**Records provided:**
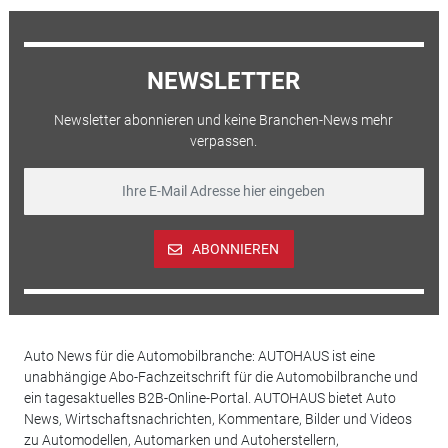
NEWSLETTER
Newsletter abonnieren und keine Branchen-News mehr
verpassen.
ABONNIEREN
Auto News für die Automobilbranche: AUTOHAUS ist eine
unabhängige Abo-Fachzeitschrift für die Automobilbranche und
ein tagesaktuelles B2B-Online-Portal. AUTOHAUS bietet Auto
News, Wirtschaftsnachrichten, Kommentare, Bilder und Videos
zu Automodellen, Automarken und Autoherstellern,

**Task item:** Where the line containing "Auto News für" appears, begin a word-for-word copy and carry it through the last line of the listing, leaving out all other lines.

**Problem solution:**
Auto News für die Automobilbranche: AUTOHAUS ist eine
unabhängige Abo-Fachzeitschrift für die Automobilbranche und
ein tagesaktuelles B2B-Online-Portal. AUTOHAUS bietet Auto
News, Wirtschaftsnachrichten, Kommentare, Bilder und Videos
zu Automodellen, Automarken und Autoherstellern,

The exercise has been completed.